There is a chance that the hive will reject the queen and kill her. In this example, the bees take to her very quickly and are not showing any signs of aggression to the new queen. The queen can be introduced immediately if the hive is not showing signs of aggression. However it is best to wait a 3 day period for her pheromones to saturate the hive.

New Barnyard Bees, Queen Introduction

3 Queens were receive from Barnyard bees on May 1. These bees were kept in the cages and put into the queen-less hives. The hives were accepting of the new queen (003) except for hive, (002). We will see if anything changes in the next 48 hours.

Grow Gather New Queen

The pine hive at Grow Gather was determined to be queen less for an unknown reason. I took a queen from the active colony (002) and introduced this queen to the pine hive. Hive (002) is now queen less and ready for the queens from Barnyard bees.

Grow Gather Inspections

A group of interested future bee keepers was introduced to the 5 hives up on the roof of GG. The experience was treated as a teaching moment and maybe we will have some long term volunteers. However we learned that the Orange hive is indeed missing its queen. The queen must have not come back from a mating flight. I assumed that while the NUC did not have eggs, that the queen was mated. That assumption was incorrect. Next time we will wait until there are eggs before moving.

The Pine hive which was the swarm catch from Officer Ed’s property also had bad news. The Queen was missing along with several worker bees. On one of the frames were a few queen cells being drawn out. So the assumption is that the queen laid a few eggs then swarmed out of the hive with half the workers. The queen may need to be anchored in place a few more days before releasing. However, this queen was in the hive laying for approximately 5 days before absconding.

Hive Inspections and Split

Corona property hives were opened and inspected. Hive (028 – 029) continues to be a huge producer and still showing no signs of swarming. We do need to perform a more through inspection of the lower box to make sure no swarm cells are being built. A split was made with 3 frames of resources and brood, split (003). The honey super was added to give the bees something to do as nectar is now coming into the hive at a good rate and I would like to keep the brood cells open.

Note: one frame of about half eggs were moved over to GG roof into the Orange hive. We will check this hive to see if they are making queen cells (I could not find the queen in Orange Hive and was tired of looking).

Split (001) was opened and inspected. No eggs were sen yet however the queen looks good and should be laying any day now.

Campus Inspections

Campus hives were inspected. Hive (018) was opened. The colony is queenright and has good numbers. This queen was a direct queen split from Officer Ed’s colony. This queen is an established and high producing queen. I opened up the honey super for this colony, early.
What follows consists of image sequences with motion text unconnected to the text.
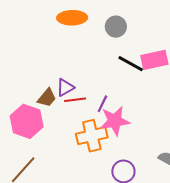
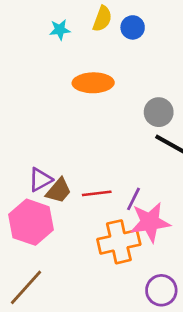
gray circle: (116, 27) -> (159, 112), moved
purple triangle: (65, 87) -> (40, 180), moved

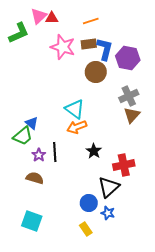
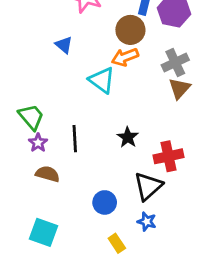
blue triangle: (32, 123) -> (64, 45), moved
orange arrow: (77, 127) -> (125, 57), moved
green trapezoid: (23, 136) -> (31, 117), turned -90
purple star: (39, 155) -> (38, 143), moved
blue circle: (89, 203) -> (105, 202), moved

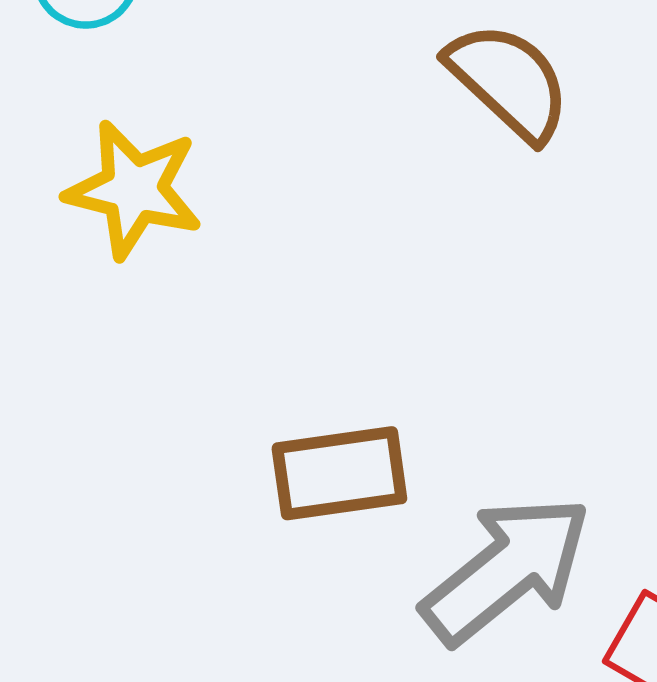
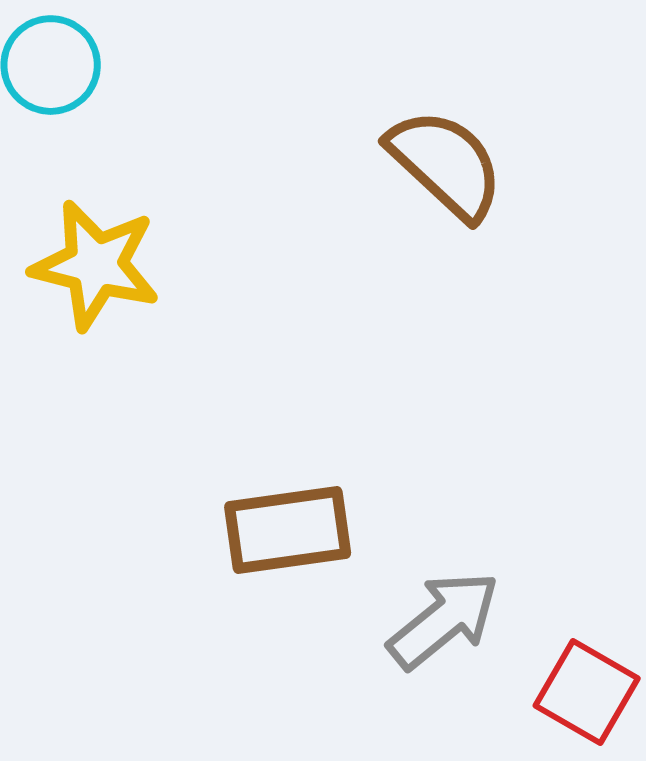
gray arrow: (507, 570) -> (444, 620), size x0.7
Bad news on the Woody’s pond hive. This hive immediately shows lower numbers of bees than I would expect. And the queen is missing. I can see one emergency queen cell on a frame. The possibility of this colony swarming is extremely low. The most likely possibility is that the queen died in the last major frost that we had. This is extremely unfortunate as this colony was a first generation Wild CA colony. This colony was my best and high production Wild CA colony to date. Maybe the replacement queen will be as good?

Hive Inspections

Officer Ed’s hives were inspected once again. The last inspection produced 2 splits with queens. Leaving behind 2 shallow boxes full of bees and a couple of unhatched capped queen cells. It looks like a new queen has emerged and a earlier queen may have smarmed since our last inspection.

While there are still a considerable number of bees, the activity is much lesser and the Queen is clearly unmated. No other unemerged queen cells were seen. This may be the last of the swarming for now. The upper 3rd shallow brood chamber was opened to the bees. This hive does not have a queen excluder.